Yep. Okay. So, this is the repository.
It's available um online. It's on AWS samples, and I will paste the link uh in the chat. And all you have to do is um clone this repository uh onto your Kiiros of the world, uh CloudGoats of CloudGoat of the world, and start onboarding your data sets. And it looks like this, and I want to show the high-level prompt and the detailed prompt that I personally use. So, which means the high-level prompt would look something like this. Once it's cloned, I'm going to say onboard e-commerce orders. Let's say I'm just giving an example from this S3 location, CSV file, GDPR requirements, follow this GDPR requirements, and daily load batch 9:30 um gold zone, DQ completeness, and all those things. I'm keeping it at very high level here. Like, you can use this prompt as well. There's nothing wrong in using this prompt, but it's going to ask a lot of questions after using this prompt, right?
When I'm using something like a detailed one, uh which has a better information like uh S3 location, what is the format, refresh times, compliance, I'm mentioning clearly the PII columns, the shipping address, and customer name.
And I I'm saying required consent tracking, uh right to share erasures.
It's basically a GDPR requirement. So, this is probably what I use, and I'm basically saying keep it simple. Um like, you can opt for star schemas in here. Uh star schema is more of the reporting format.
You can keep it simple as as simple as like flat denormalized table for ad hoc analytics. I'm keeping it simple for the quick demo.
Otherwise, this process can take up to 1 to 2 hours because it's building end-to-end pipeline, deploying it into AWS, testing it. It takes a while. Like Hopefully you got like a like a recorded demo for us today. Yeah, no, I I was thinking like kick-starting this and show how it works and then I'll show a demo end-to-end demo. So, I'm clearly mentioning no star schema and this will take time. Star schema is splitting the table into separate dimensions and facts and that speeds up the analysis but not the demo. So, I I thought clearly said no star schema. And I'm going to give us like, "Hey, data quality issues, transformation." I'm very specific on some of those formats here. So, you can be specific, you can be a little bit vague.

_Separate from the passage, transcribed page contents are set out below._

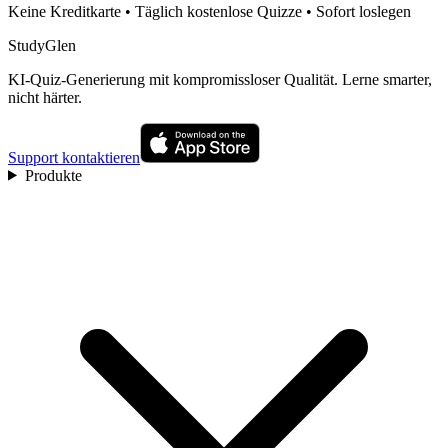
Keine Kreditkarte • Täglich kostenlose Quizze • Sofort loslegen
StudyGlen
KI-Quiz-Generierung mit kompromissloser Qualität. Lerne smarter,
nicht härter.
Support kontaktieren
Produkte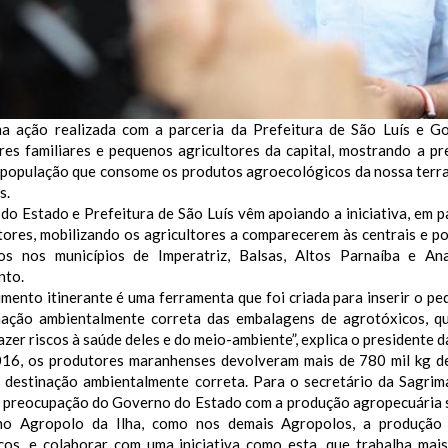
a ação realizada com a parceria da Prefeitura de São Luís e G
ores familiares e pequenos agricultores da capital, mostrando a 
população que consome os produtos agroecológicos da nossa terra”,
s.
o Estado e Prefeitura de São Luís vêm apoiando a iniciativa, em p
tores, mobilizando os agricultores a comparecerem às centrais e p
dos nos municípios de Imperatriz, Balsas, Altos Parnaíba e An
nto.
mento itinerante é uma ferramenta que foi criada para inserir o p
nação ambientalmente correta das embalagens de agrotóxicos, q
zer riscos à saúde deles e do meio-ambiente”, explica o presidente 
16, os produtores maranhenses devolveram mais de 780 mil kg d
 destinação ambientalmente correta. Para o secretário da Sagrim
a preocupação do Governo do Estado com a produção agropecuária s
no Agropolo da Ilha, como nos demais Agropolos, a produção
cos, e colaborar com uma iniciativa como esta, que trabalha mai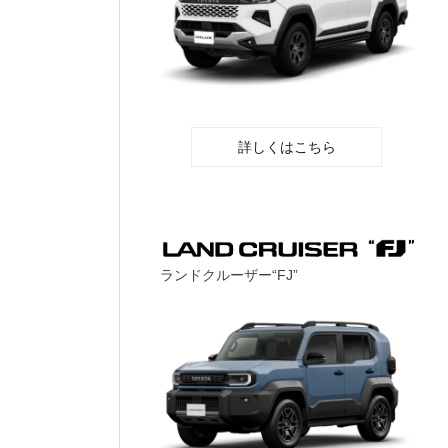
詳しくはこちら
ランドクルーザー“FJ”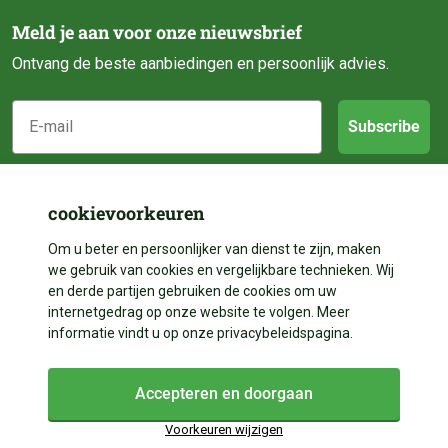
Meld je aan voor onze nieuwsbrief
Ontvang de beste aanbiedingen en persoonlijk advies.
E-mail
Subscribe
Klantenservice
cookievoorkeuren
Categorieën
Over ons
Om u beter en persoonlijker van dienst te zijn, maken
we gebruik van cookies en vergelijkbare technieken. Wij
Contact
en derde partijen gebruiken de cookies om uw
Volg ons
Vijveraanleg
internetgedrag op onze website te volgen. Meer
Betalen
informatie vindt u op onze privacybeleidspagina.
Vijverdecoratie
Contact
Facebook
Bezorgen
Vijveronderhoud
Accepteren en doorgaan
Instagram
+31 528 204 023
Garantie & Reparatie
Vijveronderdelen
Voorkeuren wijzigen
+31 528 204 023
YouTube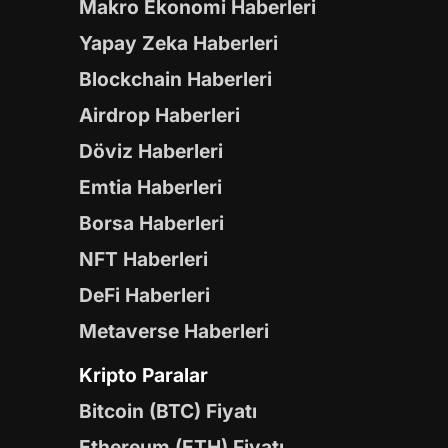
Makro Ekonomi Haberleri
Yapay Zeka Haberleri
Blockchain Haberleri
Airdrop Haberleri
Döviz Haberleri
Emtia Haberleri
Borsa Haberleri
NFT Haberleri
DeFi Haberleri
Metaverse Haberleri
Kripto Paralar
Bitcoin (BTC) Fiyatı
Ethereum (ETH) Fiyatı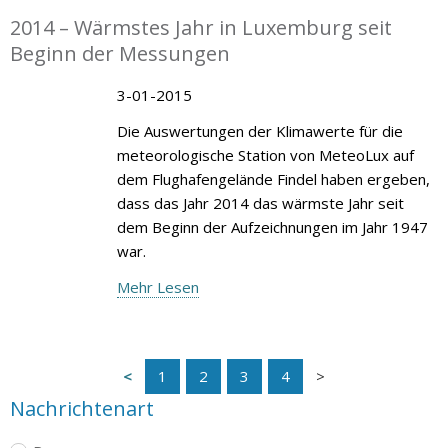
2014 – Wärmstes Jahr in Luxemburg seit
Beginn der Messungen
3-01-2015
Die Auswertungen der Klimawerte für die
meteorologische Station von MeteoLux auf
dem Flughafengelände Findel haben ergeben,
dass das Jahr 2014 das wärmste Jahr seit
dem Beginn der Aufzeichnungen im Jahr 1947
war.
Mehr Lesen
1
2
3
4
Nachrichtenart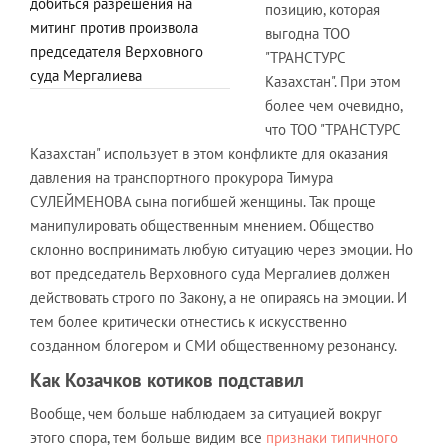
добиться разрешения на
позицию, которая
митинг против произвола
выгодна ТОО
председателя Верховного
"ТРАНСТУРС
суда Мергалиева
Казахстан". При этом
более чем очевидно,
что ТОО "ТРАНСТУРС
Казахстан" использует в этом конфликте для оказания
давления на транспортного прокурора Тимура
СУЛЕЙМЕНОВА сына погибшей женщины. Так проще
манипулировать общественным мнением. Общество
склонно воспринимать любую ситуацию через эмоции. Но
вот председатель Верховного суда Мергалиев должен
действовать строго по Закону, а не опираясь на эмоции. И
тем более критически отнестись к искусственно
созданном блогером и СМИ общественному резонансу.
Как Козачков котиков подставил
Вообще, чем больше наблюдаем за ситуацией вокруг
этого спора, тем больше видим все
признаки типичного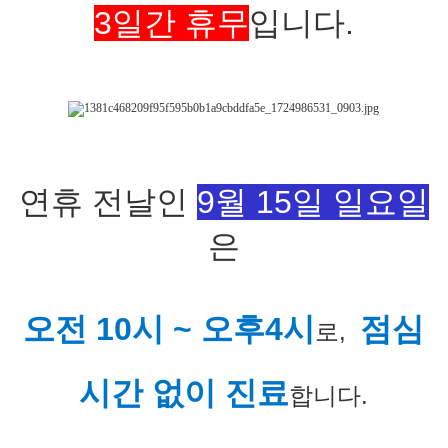
3일간 휴무
입니다.
연휴 전날인
9월 15일 일요일
은
오전 10시 ~ 오후4시
점심
로,
시간 없이 진료
합니다.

Cloud codes and Kitos of the world are forgiving and they will ask bunch of questions and I included that in the prompt on how to add best practices to onboard data, right? So, I'm going to copy this format and I'm going to paste it into my terminal here.
Takes a few seconds.
Yep, there you go.
And I kick-start. So, this agent will start analyzing the prompt and come up with a couple of questions and see it start looking into some of the patterns to see if there is an existing directory with a similar name.
If there is one, it would highlight and say, "Hey, you already have e-commerce this thing and you should not be duplicating this effort effort." So, yeah, so it's going through the sample files on um the CSV in the S3 location. It identified 22 columns, CSV format. See, it has better information now. So, it wouldn't ask much question, but you it will still ask some of these questions to make sure that we are heading in the right direction. You can always use the vague prompt. You can always use the the detailed prompt. It's up to you and based on your maturity level in the organization and different personas have different way of interacting with this agent. So, I want to say it is forgiving. It will ask the right questions and make sure you onboard the data in the right fashion. So, this is going to go for some time. It will analyze some of these data sets, will start building some of these workloads and under workloads, if you see that, I have onboarded different data sets. What for e-commerce, it started creating separate folders for configurations like semantic layer in all format. And for DAGs, it created separate folder. Logs, it's tried to capture some of these logs. It eventually it will start showing up. It will start showing the scripts where you extract, load, data quality, all these information will be stored, will be populated very soon. So, I want to show one example of I think this is the best example. Uh financial portfolio. Yeah, this is one of the good examples I can show like governance like it has the pi the LF tag script. Like LF tag is the lake formation tag. If you identify the personal PII information, it will create those tags and tag it the right way and push it into lake formation. There are quality checks which runs couple of quality checks like uniqueness, etc. here. It builds those all these scripts here and then comes the transformation script. And this is for each and every zone, it will start building those scripts which can be deployed into the the glue uh, pipelines.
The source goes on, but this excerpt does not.